Pair Corralation between Harbor Scientific and Capital Group

Given the investment horizon of 90 days Harbor Scientific Alpha is expected to generate 2.02 times more return on investment than Capital Group. However, Harbor Scientific is 2.02 times more volatile than Capital Group Short. It trades about 0.09 of its potential returns per unit of risk. Capital Group Short is currently generating about 0.13 per unit of risk. If you would invest  3,834  in Harbor Scientific Alpha on August 26, 2024 and sell it today you would earn a total of  538.00  from holding Harbor Scientific Alpha or generate 14.03% return on investment over 90 days.
Time Period3 Months [change]
DirectionMoves Together 
StrengthSignificant
Accuracy100.0%
ValuesDaily Returns

Harbor Scientific Alpha  vs.  Capital Group Short

 Performance 
       Timeline  
Harbor Scientific Alpha 

Risk-Adjusted Performance

0 of 100

 
Weak
 
Strong
Very Weak
Over the last 90 days Harbor Scientific Alpha has generated negative risk-adjusted returns adding no value to investors with long positions. Despite fairly strong technical and fundamental indicators, Harbor Scientific is not utilizing all of its potentials. The latest stock price confusion, may contribute to short-horizon losses for the traders.
Capital Group Short 

Risk-Adjusted Performance

6 of 100

 
Weak
 
Strong
Modest
Compared to the overall equity markets, risk-adjusted returns on investments in Capital Group Short are ranked lower than 6 (%) of all global equities and portfolios over the last 90 days. In spite of rather sound basic indicators, Capital Group is not utilizing all of its potentials. The newest stock price tumult, may contribute to shorter-term losses for the shareholders.

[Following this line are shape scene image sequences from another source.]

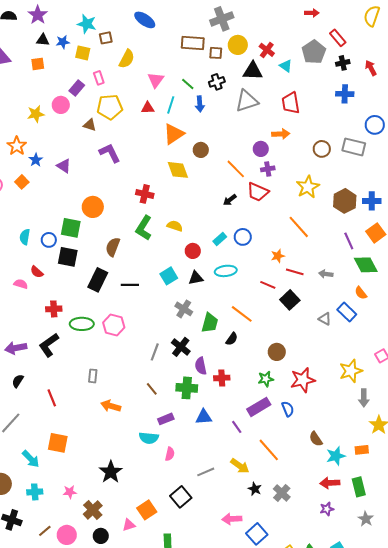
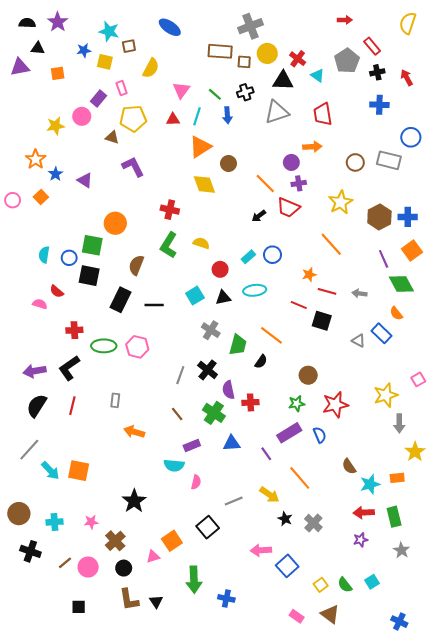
black triangle: (43, 40) -> (38, 48), moved
black square: (290, 300) -> (322, 321), turned -30
black semicircle: (18, 381) -> (37, 406), size x1.6
green cross: (187, 388) -> (214, 413), turned 30
red line: (52, 398) -> (72, 406), moved, turned 36
cyan arrow: (31, 459) -> (50, 471), moved

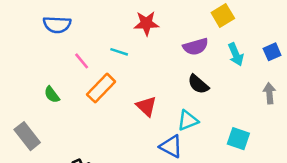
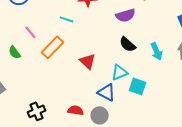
cyan arrow: (236, 54) -> (157, 51), moved
pink line: (82, 61) -> (31, 32), moved
cyan square: (238, 139) -> (138, 86), moved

Harbor Scientific and Capital Group Volatility Contrast

   Predicted Return Density   
       Returns  

Pair Trading with Harbor Scientific and Capital Group

The main advantage of trading using opposite Harbor Scientific and Capital Group positions is that it hedges away some unsystematic risk. Because of two separate transactions, even if Harbor Scientific position performs unexpectedly, Capital Group can make up some of the losses. Pair trading also minimizes risk from directional movements in the market. For example, if an entire industry or sector drops because of unexpected headlines, the short position in Capital Group will offset losses from the drop in Capital Group's long position.
The idea behind Harbor Scientific Alpha and Capital Group Short pairs trading is to make the combined position market-neutral, meaning the overall market's direction will not affect its win or loss (or potential downside or upside). This can be achieved by designing a pairs trade with two highly correlated stocks or equities that operate in a similar space or sector, making it possible to obtain profits through simple and relatively low-risk investment.
Check out your portfolio center.
Note that this page's information should be used as a complementary analysis to find the right mix of equity instruments to add to your existing portfolios or create a brand new portfolio. You can also try the Headlines Timeline module to stay connected to all market stories and filter out noise. Drill down to analyze hype elasticity.